Bollocks!... and now I've lost my thread... BUT, the point I was trying to make was going to be a life-changing, epiphanic moment for all of you. Now, you are all going to miss it because I was rather heavy-handed with the box of red this evening. Perhaps that should say more that I can.


dr dudi goodwork (liberal praise therapist) said...


may i take this opportunity to thank the homerton secure psychiatric unit for ably combining their multi-faceted talents and personalities in order to submit this most enlightening comment. such an inspiration to us all.

Leg-iron said...

DP - for three cigarettes a year, one plant is more than you'll need. In fact, three cigars would be a conservative estimate.

Sam's spam cam - Beef dripping on pork/ Are you sick? What you need there is apple sauce.

RSP - if you don't agree with what politicans of any hue say, that means you're normal. Keep it quiet, there aren't many of us and we are not an approved minority.

dr dudi said...



RSP - if you don't agree with what politicans of any hue say, that means you're normal. Keep it quiet, there aren't many of us and we are not an approved minority.

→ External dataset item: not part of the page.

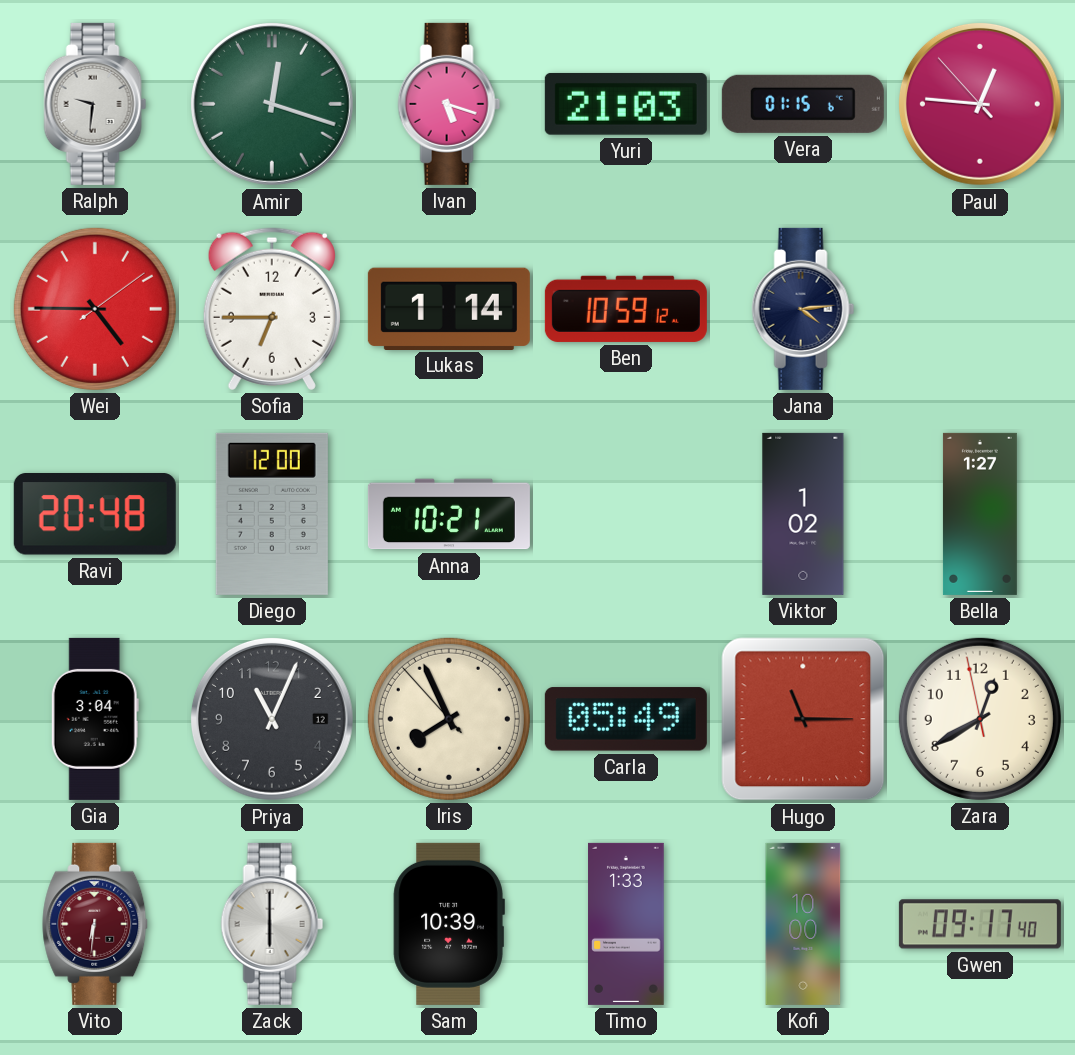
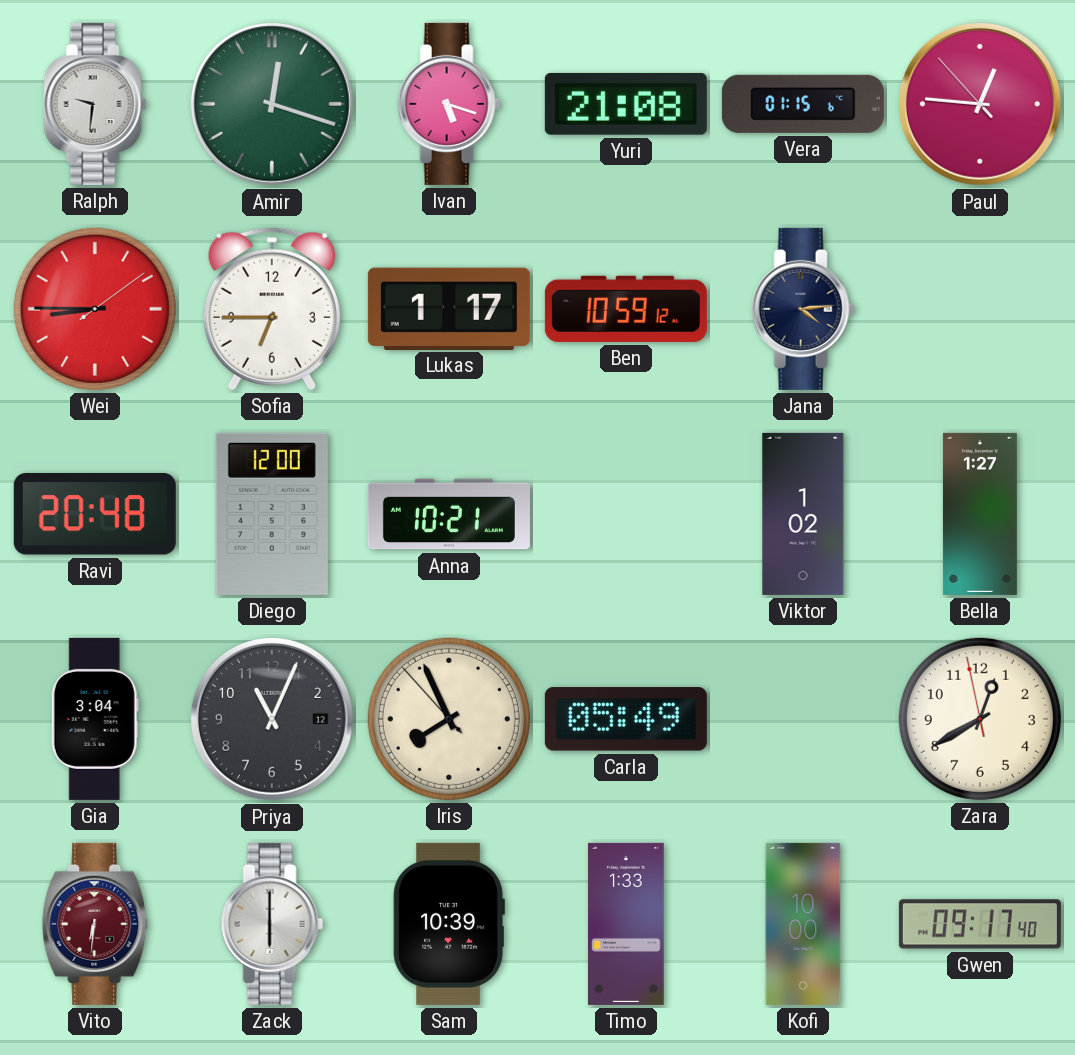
Yuri: 21:03 -> 21:08
Wei: 4:45 -> 8:45
Lukas: 1:14 -> 1:17
Hugo: 11:15 -> none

that's a fair point leg-iron and i now feel appropriately ashamed about having directed my comment against anonymous (21:19) - my cheap sarcasm would probably have been better sloshed in the direction of the high-church hippy (19:42). however, i do reserve an irritating suspicion that anonymous (21:19) is the sort of person who would choose to enter private premises, where old buggers have traditionally lit up for centuries, and yet still expect a purified atmosphere, in both word, thought and deed - together with a 50-mile exclusion zone around her prissy person at all times and in all places. moreover, her insistence that we should all be forced to contribute to clinical communist death-camps as opposed to being at liberty to either elect our own private poisonician, or select an appealingly appointed public ditch in which to die, is really rather chilling. by trade, she's probably a necrophilic night-nurse armed with a six-inch hypodermic-syringe and a generous supply of lethal morphine doses stashed inside her well-filled but somewhat skimpy uniform - i know her type, i'm a doctor.

highly hacked-off of hackney said...

judging by the instant deletions, i think you've got a cia operative on your editorial staff, leg-iron.